44Le niveau d’ancrage territorial des usages peut à ce titre être apprécié au regard de la participation et de l’organisation à l’évènementiel local.

2. Organisation et participation active des entreprises à l’évènementiel local

45L’ensemble des minéraliers réalisent du sponsoring d’évènements par des dotations en bouteilles d’EMN et en mettant à disposition des visuels de la marque. Ces actions s’inscrivent dans une stratégie d’entreprise, pour des évènements compatibles avec les valeurs de la marque (sport, musique, culture…). Cependant, très peu d’acteurs participent activement à des évènements locaux. Le modèle de référence en la matière est celui d’Evian, qui se démarque nettement des autres sites par son implication atypique. Véritable moteur du tourisme local, Evian Resort organise 4 évènements majeurs culturels (festival Jazz à la Grange depuis 2016, les Rencontres Musicales d’Evian depuis 1976) et sportifs (Evian ChampionShip depuis 1994, le trail des crêtes du Chablais depuis 2013). L’ensemble de ces événements sont accueillis dans les locaux d’Evian Resort (Casino, Golf, salle de spectacle la Grange au Lac). Seul le Trail des crêtes du Chablais est organisé en direct par la SAEME. Au-delà des budgets alloués par Danone sur ces événements majeurs, c’est également une implication locale importante dans les évènements organisés par la ville et l’office de tourisme, avec la mise à disposition du personnel du service communication. Sur la base de ce modèle hors norme, Spa Monopole a également intégré dans sa stratégie d’entreprise un plan évènementiel récemment. Depuis 2016, Spadel organise une course à pied familiale appelée Spa Vertical Race, impliquant le personnel des thermes et de Spa Monopole.

46La participation des acteurs de la filière EMN à la mise en tourisme du territoire de Spa est encore renforcée suite au classement UNESCO dans le cadre d’une gouvernance institutionnelle.
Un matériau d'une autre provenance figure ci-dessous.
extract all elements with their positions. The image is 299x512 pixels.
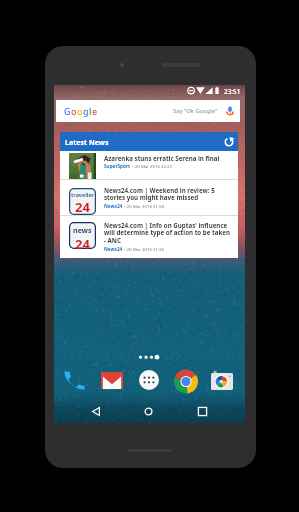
staticText: 23:51 [224, 87, 241, 96]
staticText: News24 [104, 203, 123, 209]
staticText: • 20 Mar 2016 21:36 [123, 246, 165, 252]
staticText: 24 [75, 198, 90, 215]
staticText: • 20 Mar 2016 21:58 [123, 203, 165, 209]
staticText: G [64, 105, 71, 117]
button[interactable]: All apps [139, 370, 159, 390]
button[interactable]: Chrome [174, 369, 198, 394]
button[interactable]: Back [81, 399, 111, 424]
button[interactable]: Azarenka stuns erratic Serena in final [60, 151, 238, 180]
staticText: o [71, 105, 77, 117]
staticText: News24.com | Info on Guptas' influence w… [104, 221, 232, 245]
button[interactable]: Latest News [65, 132, 234, 151]
staticText: l [89, 105, 92, 117]
staticText: o [77, 105, 83, 117]
button[interactable]: Recents [187, 399, 217, 424]
button[interactable]: Gmail [101, 372, 123, 389]
other: Voice search [227, 106, 233, 116]
staticText: SuperSport [104, 163, 131, 169]
staticText: Azarenka stuns erratic Serena in final [104, 154, 220, 162]
staticText: e [92, 105, 98, 117]
button[interactable]: Home [133, 399, 163, 424]
staticText: News24.com | Weekend in review: 5 storie… [104, 186, 232, 202]
staticText: g [83, 105, 89, 117]
button[interactable]: Phone [64, 370, 85, 390]
staticText: • 20 Mar 2016 22:23 [131, 163, 173, 169]
button[interactable]: news [60, 216, 238, 258]
staticText: traveller [71, 191, 95, 198]
button[interactable]: traveller [60, 180, 238, 216]
staticText: News24 [104, 246, 123, 252]
button[interactable]: G [56, 100, 240, 122]
staticText: news [73, 225, 92, 235]
staticText: Latest News [65, 137, 109, 147]
other: Refresh [224, 137, 234, 147]
staticText: 24 [75, 235, 90, 249]
button[interactable]: Camera [211, 371, 233, 390]
staticText: Say "Ok Google" [173, 107, 218, 115]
3. Candidature et classement UNESCO : une valorisation internationale

47Le classement Unesco a la caractéristique d’être un projet multisite : 11 villes thermales d’Europe Occidentale dans 7 pays. Parmi ces villes thermales figurent Spa pour la Belgique et Vichy pour la France. L’adhésion à ce projet est une initiative locale. A Spa, c’est un groupe citoyen qui a pensé à ce projet en 2006. Pour chaque pays, il a été décidé de ne présenter que les villes les plus pertinentes par rapport aux critères Unesco. Cette pré-sélection a été faite par un groupe d’experts européens - composé notamment d’historiens de l’art, d’architectes, d’urbanistes et experts du thermalisme - auprès des ministères de la culture de chaque pays. La sélection des 11 villes thermales a été faite suite à une étude comparative sur 45 villes thermales européennes par rapport aux critères Unesco. Le format classique de candidature Unesco comprend notamment un dossier de plan de gestion de chaque ville thermale à classer. L’élaboration de ce dossier donne lieu à une gouvernance institutionnelle au sein de chaque ville thermale dès 2016.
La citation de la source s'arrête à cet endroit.